W piątek byłam na nocy filmowej w kinie, choć mama nie chciała mnie puścić z gorączką 37,8 no ale się uparłam i poszłam. Co tam się nie działo heh od libacji alkoholowej po rewolucje. He miałam nawet fajny rząd ostatni czyi 17 z moją sylwuśką siedziałam
Tak pierwszy film to był WEZWANI taki sobie momentami był nawet troszkę nudny ale dało się przeżyć.. Nie podobało mi się w tym filmie zbytnio kilka momentów, było w ogóle nie potrzebne w tym filmie ale ja nie decyduje jak ma wyglądać film a szkoda.
Ok. następny film to było 30 DNI MROKU ten film był nawet ciekawy jak ci ludzie chronili się od tych wampirów na Alasce. no i tam przeżyło kilku.. extra kilka momentów było takich strasznych ale nie dla mnie. w ogóle się nie przestraszyłam jakbym oglądała bajke. a każdy mówił fuj, ble, ohyda, ale straszne
Tak a trzeci film to ZMIERZCH najfajniejszy oglądałam już do 2 razy i kino to już 3 hehehe ten najbardziej mi się podobał. A najlepsze było to ze HOTKI w kinie na widok aktora Roberta Pattinson tak piszczały, jęczały i wrzeszczały omg, dopiero teraz odkryły że on istnieje jak w Harrym Potterze grał to chyba nikt nie dostrzegł no ale to szczegół i tak to się skończyła ta noc filmowa..
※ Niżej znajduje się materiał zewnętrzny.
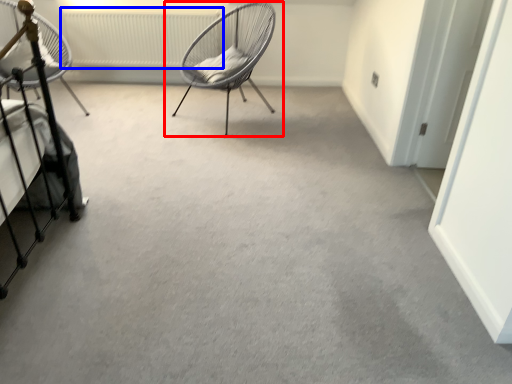 Question: Which object is closer to the camera taking this photo, chair (highlighted by a red box) or radiator (highlighted by a blue box)?

Choices:
 (A) chair
 (B) radiator

Answer: (A)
Wróciłyśmy taksówka no i poszłam spać rano wstałam to koszmarnie się czułam, byłam bardziej chora niż przedtem ale nie wiem czym to spowodowane było.
Wczoraj przeleżałam cały dzień dziś też będę i nie wiem jazda odwołana moja, szkoła tez TYLKO Dom dziś nawet na cmentarz nie jadę bo tak zimno to nie chce gorzej się załatwić. Szkoda bo ja lubię to święto, taka fajna atmosfera jest na cmentarzach w nocy jak świeci tysiące lampek cudny widok.